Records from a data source
---------------
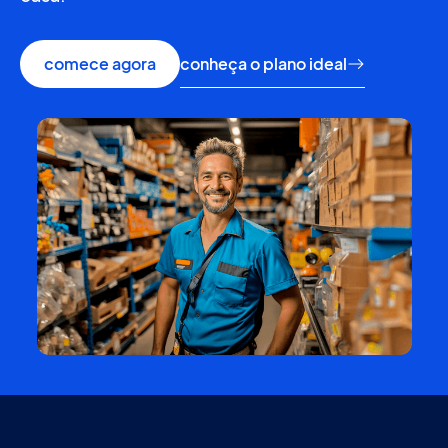
conheça o plano ideal
comece agora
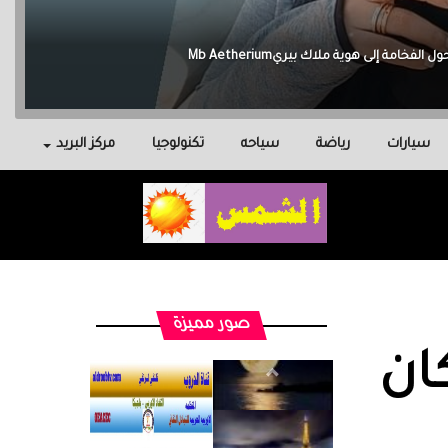
سيارات
رياضة
سياحه
تكنولوجيا
مركز البريد
صور مميزة
كان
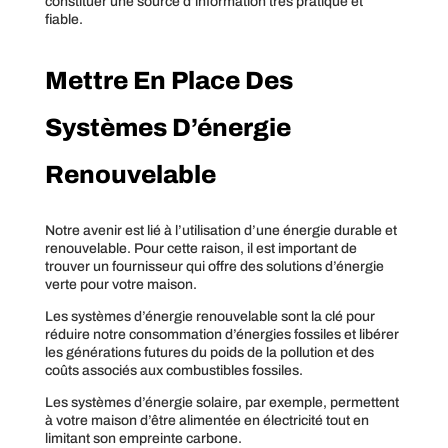
constituer une source d’information très pratique et
fiable.
Mettre En Place Des
Systèmes D’énergie
Renouvelable
Notre avenir est lié à l’utilisation d’une énergie durable et
renouvelable. Pour cette raison, il est important de
trouver un fournisseur qui offre des solutions d’énergie
verte pour votre maison.
Les systèmes d’énergie renouvelable sont la clé pour
réduire notre consommation d’énergies fossiles et libérer
les générations futures du poids de la pollution et des
coûts associés aux combustibles fossiles.
Les systèmes d’énergie solaire, par exemple, permettent
à votre maison d’être alimentée en électricité tout en
limitant son empreinte carbone.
---------------
Output the data above exactly, beginning at its first line and ending with the line that holds "les générations futures". Leave out the pictures and add nothing.

conheça o plano ideal
comece agora
سيارات
رياضة
سياحه
تكنولوجيا
مركز البريد
صور مميزة
كان
constituer une source d’information très pratique et
fiable.
Mettre En Place Des
Systèmes D’énergie
Renouvelable
Notre avenir est lié à l’utilisation d’une énergie durable et
renouvelable. Pour cette raison, il est important de
trouver un fournisseur qui offre des solutions d’énergie
verte pour votre maison.
Les systèmes d’énergie renouvelable sont la clé pour
réduire notre consommation d’énergies fossiles et libérer
les générations futures du poids de la pollution et des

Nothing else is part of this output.